(Transcribed page contents)

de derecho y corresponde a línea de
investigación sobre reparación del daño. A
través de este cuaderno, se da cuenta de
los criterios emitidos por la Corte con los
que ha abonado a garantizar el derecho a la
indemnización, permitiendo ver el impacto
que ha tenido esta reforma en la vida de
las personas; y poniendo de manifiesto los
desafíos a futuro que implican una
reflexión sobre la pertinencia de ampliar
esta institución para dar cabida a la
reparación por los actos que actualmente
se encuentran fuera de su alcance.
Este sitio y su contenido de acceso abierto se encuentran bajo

▶ **Task instructions**
An exact copy of every line from the one containing "reparación por los actos que actualmente" through the last line of the entries is required; please add nothing.

▶ **Task solution**
reparación por los actos que actualmente
se encuentran fuera de su alcance.
Este sitio y su contenido de acceso abierto se encuentran bajo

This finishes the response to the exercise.